-- Data records follows --
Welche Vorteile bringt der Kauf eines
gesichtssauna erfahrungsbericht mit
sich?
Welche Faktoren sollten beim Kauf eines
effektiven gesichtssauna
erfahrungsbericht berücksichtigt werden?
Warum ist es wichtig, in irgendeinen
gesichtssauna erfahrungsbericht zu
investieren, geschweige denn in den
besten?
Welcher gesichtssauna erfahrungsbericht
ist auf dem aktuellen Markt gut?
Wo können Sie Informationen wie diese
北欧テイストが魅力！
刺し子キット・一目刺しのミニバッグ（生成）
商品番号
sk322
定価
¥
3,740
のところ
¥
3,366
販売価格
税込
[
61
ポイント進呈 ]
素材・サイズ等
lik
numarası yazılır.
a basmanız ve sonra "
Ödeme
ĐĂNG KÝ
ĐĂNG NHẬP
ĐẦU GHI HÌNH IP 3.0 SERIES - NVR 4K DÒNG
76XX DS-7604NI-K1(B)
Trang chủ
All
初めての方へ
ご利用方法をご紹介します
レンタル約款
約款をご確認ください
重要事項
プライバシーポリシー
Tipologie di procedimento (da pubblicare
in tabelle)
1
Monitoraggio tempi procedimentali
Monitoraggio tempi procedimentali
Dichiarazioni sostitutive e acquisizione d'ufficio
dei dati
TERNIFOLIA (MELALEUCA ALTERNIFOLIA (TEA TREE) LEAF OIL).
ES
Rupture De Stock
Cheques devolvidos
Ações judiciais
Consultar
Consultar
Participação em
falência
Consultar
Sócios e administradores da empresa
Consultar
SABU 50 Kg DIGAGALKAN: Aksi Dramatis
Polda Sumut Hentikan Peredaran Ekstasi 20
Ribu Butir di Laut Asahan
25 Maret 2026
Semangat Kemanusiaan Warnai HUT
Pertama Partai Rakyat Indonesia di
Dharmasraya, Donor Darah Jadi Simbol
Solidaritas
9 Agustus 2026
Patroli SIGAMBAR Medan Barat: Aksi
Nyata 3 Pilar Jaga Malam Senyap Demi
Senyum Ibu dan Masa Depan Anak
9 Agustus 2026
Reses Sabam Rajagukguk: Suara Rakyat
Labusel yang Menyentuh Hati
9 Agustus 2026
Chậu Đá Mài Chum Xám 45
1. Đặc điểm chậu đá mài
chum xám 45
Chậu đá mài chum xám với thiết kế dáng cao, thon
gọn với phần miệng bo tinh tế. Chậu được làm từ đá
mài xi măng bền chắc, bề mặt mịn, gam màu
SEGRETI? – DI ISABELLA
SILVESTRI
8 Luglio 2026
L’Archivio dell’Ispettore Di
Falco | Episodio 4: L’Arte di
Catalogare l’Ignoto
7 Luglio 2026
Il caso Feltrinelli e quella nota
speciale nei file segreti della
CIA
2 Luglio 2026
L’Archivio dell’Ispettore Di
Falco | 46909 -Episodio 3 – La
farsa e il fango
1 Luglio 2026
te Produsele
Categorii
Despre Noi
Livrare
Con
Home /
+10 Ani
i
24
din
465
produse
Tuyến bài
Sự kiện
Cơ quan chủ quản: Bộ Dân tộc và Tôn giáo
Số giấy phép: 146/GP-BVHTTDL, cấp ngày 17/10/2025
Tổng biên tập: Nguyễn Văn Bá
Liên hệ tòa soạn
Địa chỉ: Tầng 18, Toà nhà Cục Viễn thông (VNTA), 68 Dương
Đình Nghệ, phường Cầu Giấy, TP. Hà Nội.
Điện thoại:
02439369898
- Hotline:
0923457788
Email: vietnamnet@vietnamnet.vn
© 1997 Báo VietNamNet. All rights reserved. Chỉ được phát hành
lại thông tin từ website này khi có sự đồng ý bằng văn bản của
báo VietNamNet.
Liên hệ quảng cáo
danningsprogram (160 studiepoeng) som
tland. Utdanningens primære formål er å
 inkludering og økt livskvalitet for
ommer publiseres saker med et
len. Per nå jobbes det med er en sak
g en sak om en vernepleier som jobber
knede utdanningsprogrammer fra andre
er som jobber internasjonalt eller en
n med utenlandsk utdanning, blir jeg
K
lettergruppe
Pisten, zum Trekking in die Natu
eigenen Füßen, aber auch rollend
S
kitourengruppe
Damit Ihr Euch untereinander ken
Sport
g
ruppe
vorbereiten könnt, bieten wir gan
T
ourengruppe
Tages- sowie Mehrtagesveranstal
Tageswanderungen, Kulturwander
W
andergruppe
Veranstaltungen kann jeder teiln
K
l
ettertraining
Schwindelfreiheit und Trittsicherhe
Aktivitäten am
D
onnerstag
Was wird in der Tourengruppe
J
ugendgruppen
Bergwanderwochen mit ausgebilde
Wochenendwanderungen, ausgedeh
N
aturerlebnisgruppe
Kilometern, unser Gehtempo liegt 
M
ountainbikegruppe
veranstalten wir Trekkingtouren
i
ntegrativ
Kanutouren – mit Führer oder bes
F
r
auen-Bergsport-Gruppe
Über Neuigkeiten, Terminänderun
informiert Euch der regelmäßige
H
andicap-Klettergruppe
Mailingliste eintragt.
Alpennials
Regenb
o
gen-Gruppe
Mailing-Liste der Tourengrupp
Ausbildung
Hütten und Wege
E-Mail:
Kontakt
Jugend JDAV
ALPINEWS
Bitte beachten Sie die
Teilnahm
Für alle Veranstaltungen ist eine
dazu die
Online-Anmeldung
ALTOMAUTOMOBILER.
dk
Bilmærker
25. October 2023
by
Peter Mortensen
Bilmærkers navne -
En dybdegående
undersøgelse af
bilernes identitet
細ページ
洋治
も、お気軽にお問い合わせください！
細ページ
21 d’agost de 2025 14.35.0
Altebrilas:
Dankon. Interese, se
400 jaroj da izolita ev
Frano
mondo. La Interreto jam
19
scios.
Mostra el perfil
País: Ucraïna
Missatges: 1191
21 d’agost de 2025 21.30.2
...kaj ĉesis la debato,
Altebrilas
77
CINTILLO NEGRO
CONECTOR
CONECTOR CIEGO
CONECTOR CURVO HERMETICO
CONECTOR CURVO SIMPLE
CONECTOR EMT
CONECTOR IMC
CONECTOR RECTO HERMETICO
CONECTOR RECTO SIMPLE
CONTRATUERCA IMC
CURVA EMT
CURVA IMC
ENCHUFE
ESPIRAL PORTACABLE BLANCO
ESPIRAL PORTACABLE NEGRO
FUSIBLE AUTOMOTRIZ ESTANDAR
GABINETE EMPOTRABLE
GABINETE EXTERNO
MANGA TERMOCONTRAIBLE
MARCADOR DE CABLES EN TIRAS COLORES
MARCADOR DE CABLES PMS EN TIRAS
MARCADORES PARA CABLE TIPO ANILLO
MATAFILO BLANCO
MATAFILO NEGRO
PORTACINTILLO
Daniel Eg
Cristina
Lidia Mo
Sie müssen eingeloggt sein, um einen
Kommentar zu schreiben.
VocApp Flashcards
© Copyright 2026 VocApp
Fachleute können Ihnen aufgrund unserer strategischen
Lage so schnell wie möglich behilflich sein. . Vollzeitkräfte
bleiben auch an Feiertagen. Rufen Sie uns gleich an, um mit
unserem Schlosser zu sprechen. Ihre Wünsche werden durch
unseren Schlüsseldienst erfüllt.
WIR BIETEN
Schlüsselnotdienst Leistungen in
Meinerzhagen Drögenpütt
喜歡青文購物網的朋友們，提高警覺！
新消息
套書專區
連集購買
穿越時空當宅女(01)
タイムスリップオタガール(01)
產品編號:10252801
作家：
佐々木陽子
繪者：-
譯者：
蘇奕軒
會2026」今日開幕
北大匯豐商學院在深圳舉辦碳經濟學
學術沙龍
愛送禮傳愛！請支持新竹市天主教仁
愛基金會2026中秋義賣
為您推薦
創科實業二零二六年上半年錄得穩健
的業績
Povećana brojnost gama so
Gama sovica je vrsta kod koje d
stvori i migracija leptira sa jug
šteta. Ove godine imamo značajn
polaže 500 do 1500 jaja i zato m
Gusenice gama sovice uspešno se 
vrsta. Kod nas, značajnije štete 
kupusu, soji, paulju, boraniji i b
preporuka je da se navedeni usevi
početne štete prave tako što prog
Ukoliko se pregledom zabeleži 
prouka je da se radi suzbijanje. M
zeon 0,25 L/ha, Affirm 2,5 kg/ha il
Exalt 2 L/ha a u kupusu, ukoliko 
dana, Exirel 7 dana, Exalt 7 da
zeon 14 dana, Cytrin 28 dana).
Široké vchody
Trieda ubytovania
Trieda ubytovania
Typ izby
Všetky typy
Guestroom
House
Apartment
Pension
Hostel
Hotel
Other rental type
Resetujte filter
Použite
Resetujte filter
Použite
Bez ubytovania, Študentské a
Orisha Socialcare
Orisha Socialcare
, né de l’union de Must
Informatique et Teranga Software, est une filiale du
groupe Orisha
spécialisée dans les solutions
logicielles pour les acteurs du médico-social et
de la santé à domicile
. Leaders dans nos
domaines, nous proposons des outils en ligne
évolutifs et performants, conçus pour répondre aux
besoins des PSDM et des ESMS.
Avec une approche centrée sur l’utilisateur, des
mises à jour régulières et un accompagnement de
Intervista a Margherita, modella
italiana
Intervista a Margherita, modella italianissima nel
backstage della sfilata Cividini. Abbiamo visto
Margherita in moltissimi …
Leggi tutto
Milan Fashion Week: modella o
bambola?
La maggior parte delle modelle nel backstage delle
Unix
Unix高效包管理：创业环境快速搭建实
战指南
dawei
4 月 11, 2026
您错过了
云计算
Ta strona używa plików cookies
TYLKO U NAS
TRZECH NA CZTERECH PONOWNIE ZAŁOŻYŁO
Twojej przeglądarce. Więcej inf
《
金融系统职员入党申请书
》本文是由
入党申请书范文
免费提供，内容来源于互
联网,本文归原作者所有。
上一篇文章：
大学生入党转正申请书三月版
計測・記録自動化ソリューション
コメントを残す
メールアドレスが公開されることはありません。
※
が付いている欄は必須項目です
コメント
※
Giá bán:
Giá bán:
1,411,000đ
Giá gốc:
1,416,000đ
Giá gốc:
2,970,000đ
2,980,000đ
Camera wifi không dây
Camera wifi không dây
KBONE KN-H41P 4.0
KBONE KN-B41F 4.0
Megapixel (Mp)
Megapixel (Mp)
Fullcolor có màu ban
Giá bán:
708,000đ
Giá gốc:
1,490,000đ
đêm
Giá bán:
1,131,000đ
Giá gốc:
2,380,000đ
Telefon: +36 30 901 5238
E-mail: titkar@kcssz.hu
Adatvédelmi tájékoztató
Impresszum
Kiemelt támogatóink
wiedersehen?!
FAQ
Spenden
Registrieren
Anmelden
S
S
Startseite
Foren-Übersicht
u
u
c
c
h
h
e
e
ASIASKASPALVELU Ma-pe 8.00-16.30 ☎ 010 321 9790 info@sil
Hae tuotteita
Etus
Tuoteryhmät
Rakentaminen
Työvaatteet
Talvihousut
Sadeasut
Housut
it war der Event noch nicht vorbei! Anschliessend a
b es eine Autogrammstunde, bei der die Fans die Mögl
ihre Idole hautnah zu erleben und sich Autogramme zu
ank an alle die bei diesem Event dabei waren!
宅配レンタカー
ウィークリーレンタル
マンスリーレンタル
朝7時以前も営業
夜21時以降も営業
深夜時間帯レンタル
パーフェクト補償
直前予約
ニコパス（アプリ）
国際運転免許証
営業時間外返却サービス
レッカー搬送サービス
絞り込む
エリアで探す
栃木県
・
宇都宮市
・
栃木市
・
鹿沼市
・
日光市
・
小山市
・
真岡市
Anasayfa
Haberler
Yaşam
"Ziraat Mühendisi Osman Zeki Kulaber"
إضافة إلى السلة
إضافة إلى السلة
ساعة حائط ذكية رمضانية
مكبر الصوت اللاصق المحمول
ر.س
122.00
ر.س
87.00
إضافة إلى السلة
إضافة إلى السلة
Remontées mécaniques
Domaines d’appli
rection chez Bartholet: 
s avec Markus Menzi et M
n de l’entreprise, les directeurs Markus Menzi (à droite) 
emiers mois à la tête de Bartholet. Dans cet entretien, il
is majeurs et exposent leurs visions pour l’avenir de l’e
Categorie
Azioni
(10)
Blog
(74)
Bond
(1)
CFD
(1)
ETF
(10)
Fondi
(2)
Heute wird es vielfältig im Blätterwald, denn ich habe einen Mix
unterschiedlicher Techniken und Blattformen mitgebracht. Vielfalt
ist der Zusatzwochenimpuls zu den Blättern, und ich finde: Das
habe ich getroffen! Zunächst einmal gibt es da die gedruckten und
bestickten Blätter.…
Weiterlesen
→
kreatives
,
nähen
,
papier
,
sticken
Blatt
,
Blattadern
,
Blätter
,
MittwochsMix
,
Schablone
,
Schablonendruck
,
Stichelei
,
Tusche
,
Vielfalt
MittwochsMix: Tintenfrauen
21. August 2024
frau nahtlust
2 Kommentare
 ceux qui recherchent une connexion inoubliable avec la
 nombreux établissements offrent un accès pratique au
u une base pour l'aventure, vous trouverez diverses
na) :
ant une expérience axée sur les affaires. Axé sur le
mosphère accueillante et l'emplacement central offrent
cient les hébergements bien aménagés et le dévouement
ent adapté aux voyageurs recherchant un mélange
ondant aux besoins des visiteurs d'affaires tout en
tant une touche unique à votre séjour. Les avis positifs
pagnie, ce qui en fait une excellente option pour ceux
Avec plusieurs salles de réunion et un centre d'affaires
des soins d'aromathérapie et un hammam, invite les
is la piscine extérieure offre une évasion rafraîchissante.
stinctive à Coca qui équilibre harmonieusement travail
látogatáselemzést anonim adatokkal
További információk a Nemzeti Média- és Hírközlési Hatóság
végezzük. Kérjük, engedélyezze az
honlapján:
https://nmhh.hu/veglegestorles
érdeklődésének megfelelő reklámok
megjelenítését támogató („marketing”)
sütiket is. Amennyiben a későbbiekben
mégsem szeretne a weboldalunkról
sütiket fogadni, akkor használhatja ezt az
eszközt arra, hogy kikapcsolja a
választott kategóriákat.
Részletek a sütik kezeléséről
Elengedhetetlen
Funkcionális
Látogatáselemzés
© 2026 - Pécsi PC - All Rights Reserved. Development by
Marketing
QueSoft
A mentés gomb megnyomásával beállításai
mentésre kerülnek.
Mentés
-- Data records concluded --
_Problem to work on_
Find the line with "zeon 14 dana, Cytrin 28 dana)." in the material above. Reproduce it and each line after it up to and including the line with "Avec une approche".

_Problem solution_
zeon 14 dana, Cytrin 28 dana).
Široké vchody
Trieda ubytovania
Trieda ubytovania
Typ izby
Všetky typy
Guestroom
House
Apartment
Pension
Hostel
Hotel
Other rental type
Resetujte filter
Použite
Resetujte filter
Použite
Bez ubytovania, Študentské a
Orisha Socialcare
Orisha Socialcare
, né de l’union de Must
Informatique et Teranga Software, est une filiale du
groupe Orisha
spécialisée dans les solutions
logicielles pour les acteurs du médico-social et
de la santé à domicile
. Leaders dans nos
domaines, nous proposons des outils en ligne
évolutifs et performants, conçus pour répondre aux
besoins des PSDM et des ESMS.
Avec une approche centrée sur l’utilisateur, des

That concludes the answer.